When Chesapeake was assembling its industry-leading Utica position it came to Enervest and EV Energy Partners, among others. Today, EVEP has roughly 20,000 net acres tied up in joint ventures with Chesapeake and another 130,000 net acres which have not yet been joint-ventured with anyone. Within those acres is the real hidden value in this MLP play. The company has been looking to monetize the acreage as it is not really looking to spend that type of money on capital expenditures and would much rather prefer to unload this undeveloped asset in order to buy mature fields and enable it to increase its distributions. 

The company's last conference call highlighted how this monetization will occur and we should see a tax-free property exchange whereby EVEP hands over a portion of their Utica acreage or the entire portfolio for mature producing assets, which will most likely have oil production attributable to them. In either scenario the company has indicated that it will keep the overriding royalty interest (ORRI), which averages about 2% over roughly 880,000 gross acres in the Utica, including acreage held by Chesapeake in joint ventures. 

The company's acreage is in the oil window and we got our first results reported during this quarter's results. The first well reported was the Frank 2H well, which "was brought on line and flowed at an initial unassisted rate of 515 BOE per day with a very high liquids content. Approximately forty percent of the equivalent production is light crude oil and forty percent is NGL's." When the company presented at the 2012 Citi One-on-One MLP/Midstream Infrastructure Conference production had already increased to 870 BOEPD, with 360 barrels oil production, 312 NGLs and 1.2 Mmcfd natural gas. The second well announced by the company, the Cairns 5H well, showed even more promise with 1,690 BOEPD announced and the production breakdown being 729 barrels oil production, 587 NGLs and 2.2 Mmcfd natural gas. 

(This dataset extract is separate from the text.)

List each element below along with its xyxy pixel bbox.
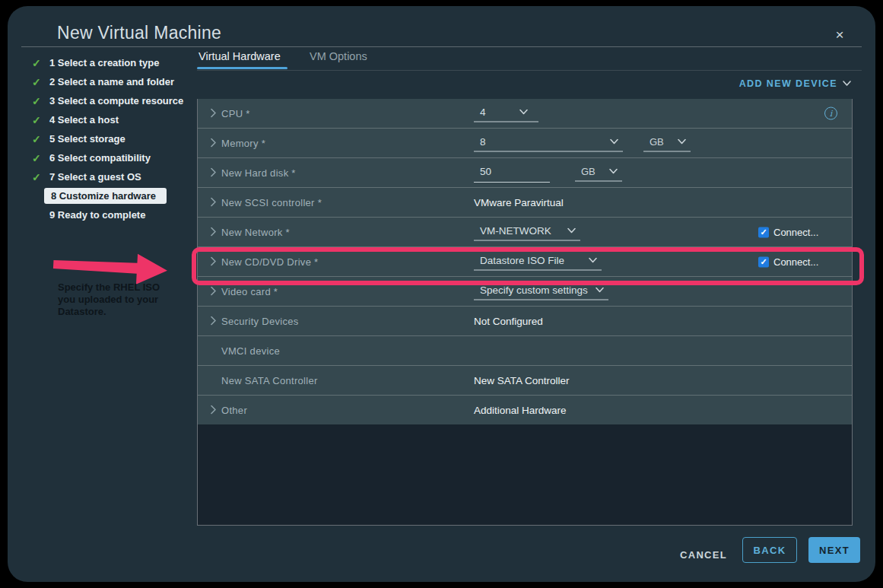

The results have taken longer to get to market as the dissipation period on these wells has increased over the initial expectations. From listening to many Utica focused companies discuss their operations during conference calls, this play is much like the Eagle Ford shale and requires that wells be shut in following drilling in order to let the drilling fluids dissipate and provide for greater production.  The industry is still attempting to find the optimal resting period, however it appears to us that depending on the window and the area that we are looking at a 60-90 day window. 

These assets appear to hold a lot of hidden value, and although the partnership's units do trade at a premium to the industry's, in the next 6-12 months it will become apparent that they are still undervalued at today's prices. The company has already divided up the portfolio into three projects and continues to state that it will close a deal by year end for unit holders.  Regarding price, it is important to highlight that all along management has been adamant that they believe the Chesapeake JV in the Utica set a floor of $15,000/acre for the play, not a high-water mark. We think that the company will be able to realize somewhere in the neighborhood of $15,000-20,000/acre for its oil and wet gas window acreage.

When all is said and done, the units could be worth in the neighborhood of $90-100/unit while paying out a distribution roughly twice as high as the current one. The logic behind this is the realization of producing assets from the swap of non-producing assets coupled with the partnership's need to leverage up the balance sheet again to come back in line with the industry average, which would be done by taking on new debt to fund the acquisition of further properties.

We have tremendous faith in this management team, including current CEO Mark Houser, who has been involved with both Occidental Petroleum and Nexen and the former CEO and current Executive Chairman John Walker, the man behind Enervest. When you have great assets and a great management team led by an industry veteran such as John Walker, it generally leads to good things in this industry. This is a story many are not telling or are unaware of, but based on the price action in the market those in the know truly like what management has been saying over the past few weeks.